Work task
Below is a block of records. Copy every line in it that contains the word "with".

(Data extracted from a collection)
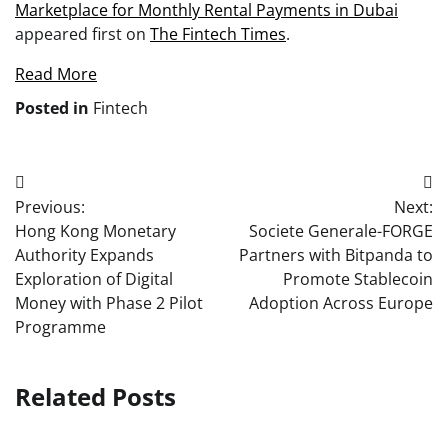
Marketplace for Monthly Rental Payments in Dubai
appeared first on
The Fintech Times
.
Read More
Posted in
Fintech
Post
Previous:
Next:
navigation
Hong Kong Monetary
Societe Generale-FORGE
Authority Expands
Partners with Bitpanda to
Exploration of Digital
Promote Stablecoin
Money with Phase 2 Pilot
Adoption Across Europe
Programme
Related Posts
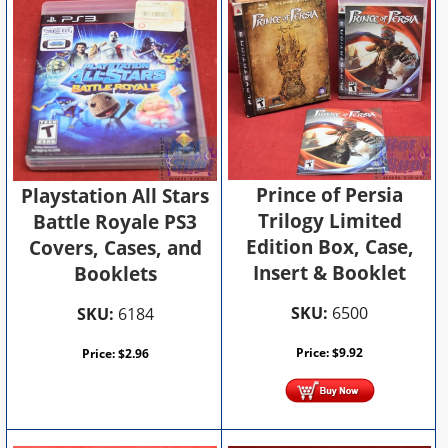
Prince of Persia
Playstation All Stars
Trilogy Limited
Battle Royale PS3
Edition Box, Case,
Covers, Cases, and
Insert & Booklet
Booklets
SKU:
6500
SKU:
6184
Price:
$
9.92
Price:
$
2.96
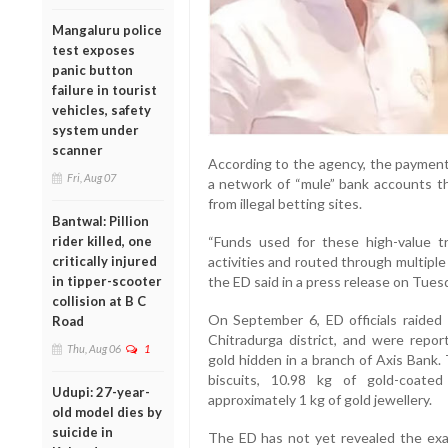
Mangaluru police
test exposes
panic button
failure in tourist
vehicles, safety
system under
scanner
According to the agency, the payment
Fri, Aug 07
a network of “mule” bank accounts th
from illegal betting sites.
Bantwal: Pillion
“Funds used for these high-value tr
rider killed, one
activities and routed through multiple
critically injured
the ED said in a press release on Tues
in tipper-scooter
collision at B C
On September 6, ED officials raided P
Road
Chitradurga district, and were repor
Thu, Aug 06
1
gold hidden in a branch of Axis Bank.
biscuits, 10.98 kg of gold-coate
Udupi: 27-year-
approximately 1 kg of gold jewellery.
old model dies by
suicide in
The ED has not yet revealed the exa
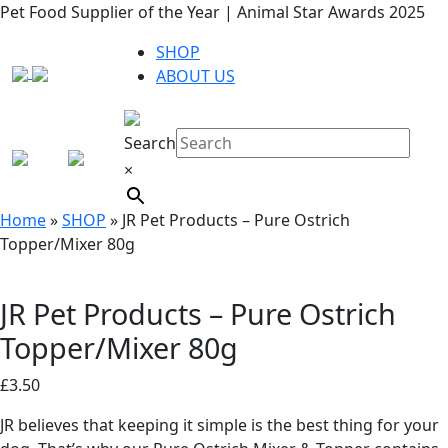
Pet Food Supplier of the Year | Animal Star Awards 2025
SHOP
ABOUT US
Search
×
Home
»
SHOP
»
JR Pet Products – Pure Ostrich
Topper/Mixer 80g
JR Pet Products – Pure Ostrich
Topper/Mixer 80g
£
3.50
JR believes that keeping it simple is the best thing for your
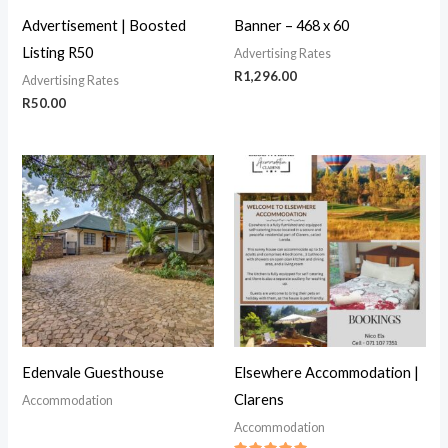
Advertisement | Boosted
Banner – 468 x 60
Listing R50
Advertising Rates
R
1,296.00
Advertising Rates
R
50.00
Edenvale Guesthouse
Elsewhere Accommodation |
Clarens
Accommodation
Accommodation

Output of the task
Partners with Bitpanda to
Money with Phase 2 Pilot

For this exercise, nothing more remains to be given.